Right about now, many female readers are fuming, and their feminized male companions are rationalizing like a whore caught in adultery – because it IS a form of adultery to choose the ways of the world over The Way. “Friendship” (wink, wink) with the world, is enmity toward God, warns James, adding “You adulteresses! … whoever chooses to be a friend of the world renders himself an enemy of God. Or do you think the Scripture says without reason that the Spirit He caused to dwell in us yearns with envy? But He gives us more grace. This is why it says: ‘God opposes the proud, but gives grace to the humble.'”

The sin-root of feminism is surely pride. The sin-root of male submission to feminism is, as James writes “double-mindedness” (compromise). The combination of the two sins in human relations paints the very picture of “being polluted by the world” because none of the talking points of feminism come from the Bible – which offers only a few out-of-context verses to bolster them, and even then very feebly against the overwhelming counter-argument of Scripture as a whole.

The fatal flaw in most church efforts to restore “biblical masculinity” is their unwillingness to chop the root of the tree bearing the poisonous fruits we’re so desperate to overcome: feminist ideology itself. They want to be sensitive to differing opinions, meaning they are “double-minded.” But as I used to teach in my classes on critical thinking and debate, you can never win an argument in which you’ve adopted your opponent’s presuppositions (for example on LGBT issues, agreeing that “discrimination” against homosexuality and transgenderism is morally wrong) because conclusions are dictated by premises.

Mine was the first generation of American boys indoctrinated with feminist ideology, which descended on our public schools like the Spanish Inquisition in the early 1970s. I didn’t break free from it until the late 1980s while separated from my wife, who had kicked me out of the house to end the heated war of wills I had going with my oldest step-son over obeying basic house rules. It was shortly after my miraculous deliverance from alcoholism and drug addiction (since the age of 12), and I was no longer the happy-go-lucky permissive drunk the step-kids tolerated and sort of liked. I was becoming a man for the first time.
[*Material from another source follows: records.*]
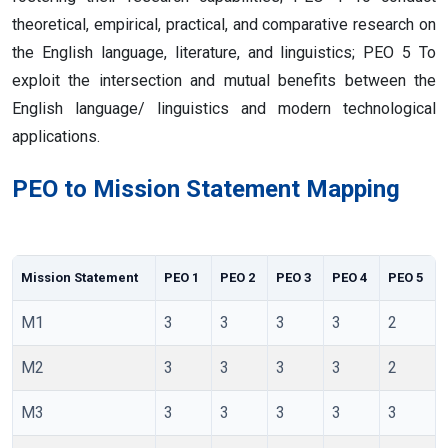
theoretical, empirical, practical, and comparative research on
the English language, literature, and linguistics; PEO 5 To
exploit the intersection and mutual benefits between the
English language/ linguistics and modern technological
applications.
PEO to Mission Statement Mapping
Mission Statement
PEO 1
PEO 2
PEO 3
PEO 4
PEO 5
M1
3
3
3
3
2
M2
3
3
3
3
2
M3
3
3
3
3
3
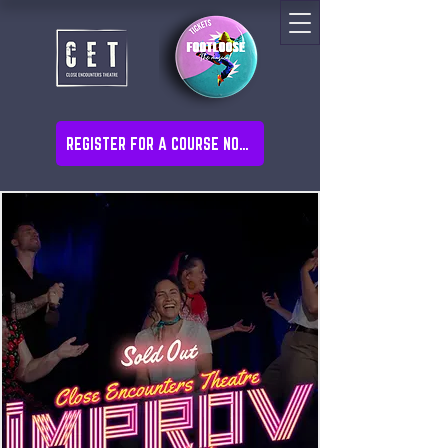
REGISTER FOR A COURSE NOW!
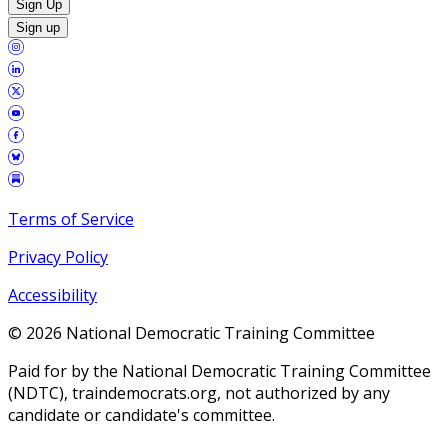
Sign Up
Sign up
Terms of Service
Privacy Policy
Accessibility
©
2026
National Democratic Training Committee
Paid for by the National Democratic Training Committee
(NDTC), traindemocrats.org, not authorized by any
candidate or candidate's committee.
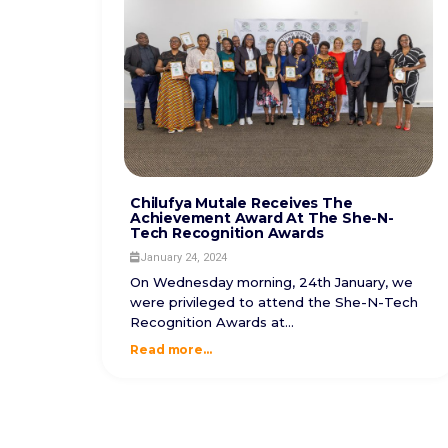
Chilufya Mutale Receives The
Achievement Award At The She-N-
Tech Recognition Awards
January 24, 2024
On Wednesday morning, 24th January, we
were privileged to attend the She-N-Tech
Recognition Awards at...
Read more...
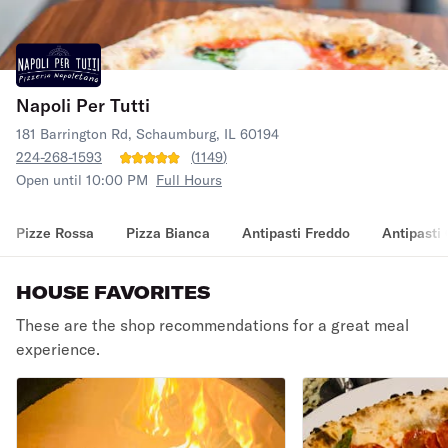
Napoli Per Tutti
181 Barrington Rd, Schaumburg, IL 60194
224-268-1593
(
1149
)
Open until 10:00 PM
Full Hours
Pizze Rossa
Pizza Bianca
Antipasti Freddo
Antipasti
HOUSE FAVORITES
These are the shop recommendations for a great meal
experience.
I came home to my lonely Portland, Oregon, apartment one afternoon to find Dr. James Dobson starting a lecture called “Where’s Dad” on secular television. Talk about a divine appointment! Over the next half hour he laid out the fundamental principles of biblical masculinity so clearly that I found myself at the edge of my seat exclaiming “yeah, yeah!” as he dismantled, one by one, all the precepts of feminism I had been indoctrinated in. Thirty minutes later I was a totally changed man (and years later got to share this story personally with Dr. Dobson when we were both speakers at a conference in D.C.).

Now, my wife, a former Vassar girl with a masters in anthropology from the University of Chicago, was about as feminist as a woman can be who still prefers men. But, again, just days later by divine intervention, God broke her independence and both of our hearts as we stood helpless together looking through hospital glass at our infant son strapped to a gurney in ICU over multiple grand mal seizures triggered by an ear infection. God melted us back together in that moment, and we’ve had an exemplary Christian marriage ever since. We’ve both changed a lot over those years by following the biblical model.

In my next article, I will focus on the solutions to the problem I outlined here, but I wanted to first establish my credentials to speak on this topic both intellectually and personally.

Civilizationally speaking, goodwill toward men (mankind) starts with honoring the dominant role of men (males), the chief model for all being the man-in-infant-form Jesus whom the shepherds longed to see.